Saved entries:
# # # #

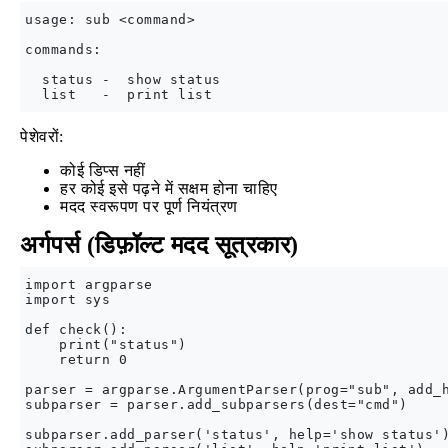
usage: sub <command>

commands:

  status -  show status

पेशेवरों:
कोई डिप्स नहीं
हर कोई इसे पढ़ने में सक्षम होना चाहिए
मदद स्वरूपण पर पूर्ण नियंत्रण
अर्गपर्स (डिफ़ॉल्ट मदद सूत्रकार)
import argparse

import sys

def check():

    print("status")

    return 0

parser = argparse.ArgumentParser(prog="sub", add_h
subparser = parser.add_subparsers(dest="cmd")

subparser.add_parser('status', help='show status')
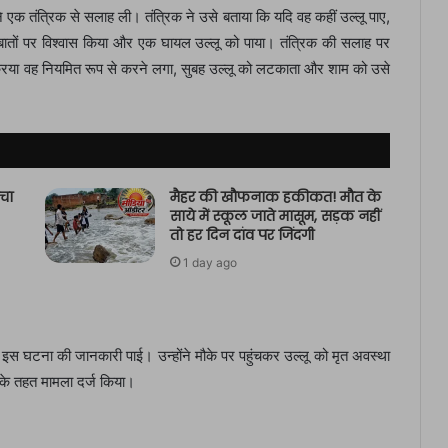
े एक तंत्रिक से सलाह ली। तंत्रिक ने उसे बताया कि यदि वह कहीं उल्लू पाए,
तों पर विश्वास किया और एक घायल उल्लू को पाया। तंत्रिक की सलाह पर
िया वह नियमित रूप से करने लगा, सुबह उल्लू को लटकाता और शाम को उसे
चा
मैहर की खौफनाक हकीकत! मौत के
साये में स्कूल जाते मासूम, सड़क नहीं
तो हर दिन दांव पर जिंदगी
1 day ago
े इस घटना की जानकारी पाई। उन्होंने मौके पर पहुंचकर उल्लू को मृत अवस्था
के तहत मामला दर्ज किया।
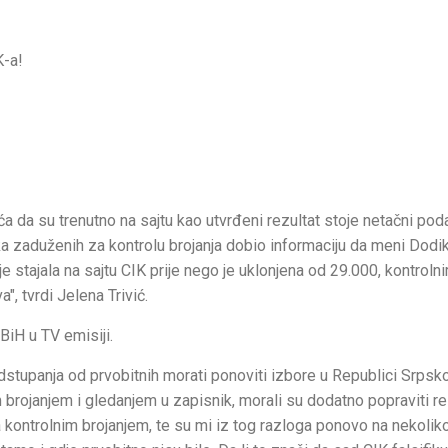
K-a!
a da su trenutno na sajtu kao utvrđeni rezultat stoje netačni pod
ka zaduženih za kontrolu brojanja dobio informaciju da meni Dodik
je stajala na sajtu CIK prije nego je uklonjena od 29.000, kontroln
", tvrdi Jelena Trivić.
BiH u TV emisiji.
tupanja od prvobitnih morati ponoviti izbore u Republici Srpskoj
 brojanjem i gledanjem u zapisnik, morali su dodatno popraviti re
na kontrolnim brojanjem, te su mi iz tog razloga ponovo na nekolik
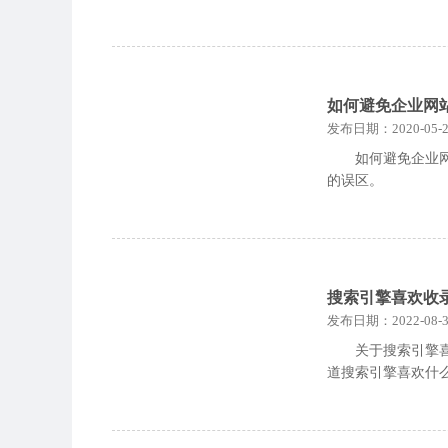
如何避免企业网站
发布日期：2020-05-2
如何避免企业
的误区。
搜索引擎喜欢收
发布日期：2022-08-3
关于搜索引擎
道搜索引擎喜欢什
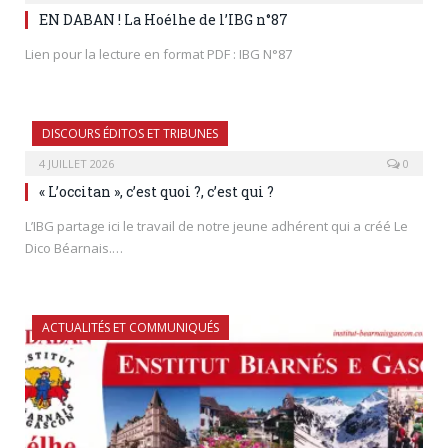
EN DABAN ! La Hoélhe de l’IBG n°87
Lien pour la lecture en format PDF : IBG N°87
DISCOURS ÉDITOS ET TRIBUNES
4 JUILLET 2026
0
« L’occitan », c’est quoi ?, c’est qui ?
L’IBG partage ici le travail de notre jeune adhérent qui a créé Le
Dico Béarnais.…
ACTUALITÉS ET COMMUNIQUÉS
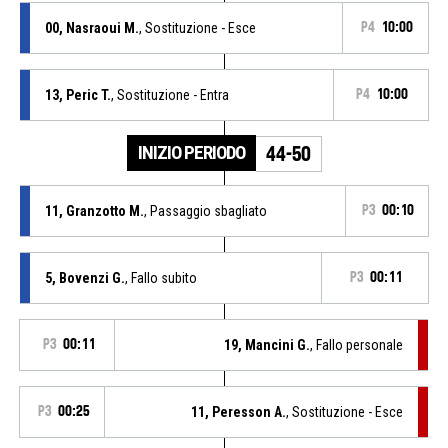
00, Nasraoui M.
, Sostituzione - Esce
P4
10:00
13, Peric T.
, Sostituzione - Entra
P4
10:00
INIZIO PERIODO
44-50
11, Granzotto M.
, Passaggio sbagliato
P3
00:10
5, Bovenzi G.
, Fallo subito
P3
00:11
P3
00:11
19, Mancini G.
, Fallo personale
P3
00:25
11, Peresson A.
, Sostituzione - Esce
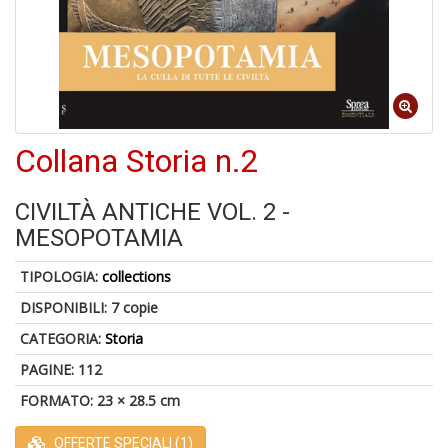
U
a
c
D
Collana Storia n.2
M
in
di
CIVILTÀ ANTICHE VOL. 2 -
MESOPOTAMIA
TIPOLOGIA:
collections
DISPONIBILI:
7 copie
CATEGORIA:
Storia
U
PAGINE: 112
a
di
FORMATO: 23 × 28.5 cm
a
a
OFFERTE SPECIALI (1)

# # # #

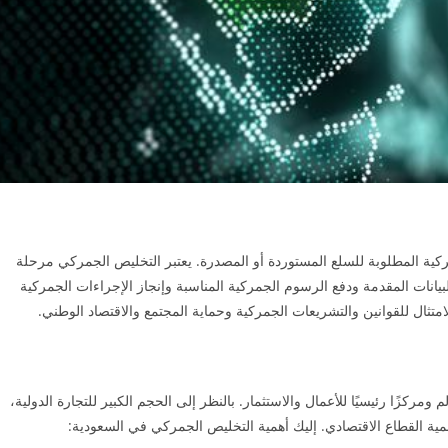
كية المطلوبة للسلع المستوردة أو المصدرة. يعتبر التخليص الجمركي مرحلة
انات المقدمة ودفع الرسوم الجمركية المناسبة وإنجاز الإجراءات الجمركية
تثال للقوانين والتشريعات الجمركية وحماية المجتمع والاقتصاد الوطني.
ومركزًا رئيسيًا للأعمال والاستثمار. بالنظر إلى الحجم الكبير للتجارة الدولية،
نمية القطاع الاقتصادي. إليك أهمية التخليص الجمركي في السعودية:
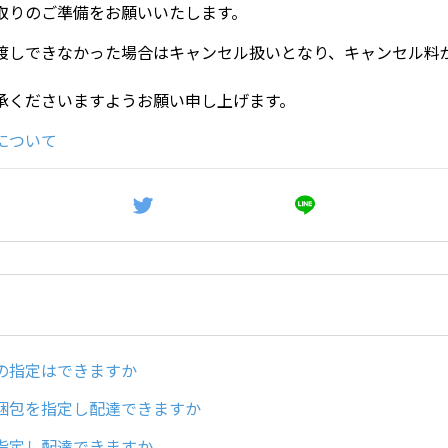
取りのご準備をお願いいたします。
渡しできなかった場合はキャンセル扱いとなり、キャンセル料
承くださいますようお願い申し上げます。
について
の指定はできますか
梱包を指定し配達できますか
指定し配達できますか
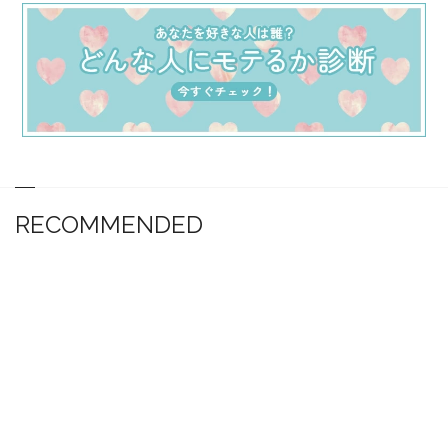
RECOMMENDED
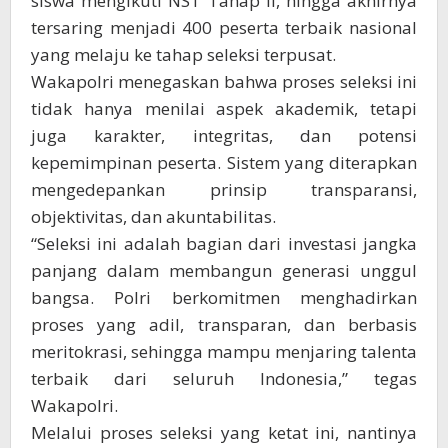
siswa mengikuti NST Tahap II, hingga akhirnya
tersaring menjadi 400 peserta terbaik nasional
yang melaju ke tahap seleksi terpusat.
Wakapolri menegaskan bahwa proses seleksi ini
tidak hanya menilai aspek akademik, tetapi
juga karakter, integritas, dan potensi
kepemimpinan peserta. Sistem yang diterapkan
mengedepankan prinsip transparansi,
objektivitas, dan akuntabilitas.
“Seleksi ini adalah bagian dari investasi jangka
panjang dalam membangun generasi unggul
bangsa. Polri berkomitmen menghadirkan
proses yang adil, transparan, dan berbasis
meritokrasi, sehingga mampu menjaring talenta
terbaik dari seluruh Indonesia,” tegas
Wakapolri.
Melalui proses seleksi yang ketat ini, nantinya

# # # #

== WHAT THE TASK ASKS ==
A word-for-word reproduction is needed of the lines above from the line containing "usage: sub <command>" through the line containing "a da su trenutno", with both ends kept and no pictures.

== RESULT ==
usage: sub <command>

commands:

  status -  show status

पेशेवरों:
कोई डिप्स नहीं
हर कोई इसे पढ़ने में सक्षम होना चाहिए
मदद स्वरूपण पर पूर्ण नियंत्रण
अर्गपर्स (डिफ़ॉल्ट मदद सूत्रकार)
import argparse

import sys

def check():

    print("status")

    return 0

parser = argparse.ArgumentParser(prog="sub", add_h
subparser = parser.add_subparsers(dest="cmd")

subparser.add_parser('status', help='show status')
े एक तंत्रिक से सलाह ली। तंत्रिक ने उसे बताया कि यदि वह कहीं उल्लू पाए,
तों पर विश्वास किया और एक घायल उल्लू को पाया। तंत्रिक की सलाह पर
िया वह नियमित रूप से करने लगा, सुबह उल्लू को लटकाता और शाम को उसे
चा
मैहर की खौफनाक हकीकत! मौत के
साये में स्कूल जाते मासूम, सड़क नहीं
तो हर दिन दांव पर जिंदगी
1 day ago
े इस घटना की जानकारी पाई। उन्होंने मौके पर पहुंचकर उल्लू को मृत अवस्था
के तहत मामला दर्ज किया।
K-a!
a da su trenutno na sajtu kao utvrđeni rezultat stoje netačni pod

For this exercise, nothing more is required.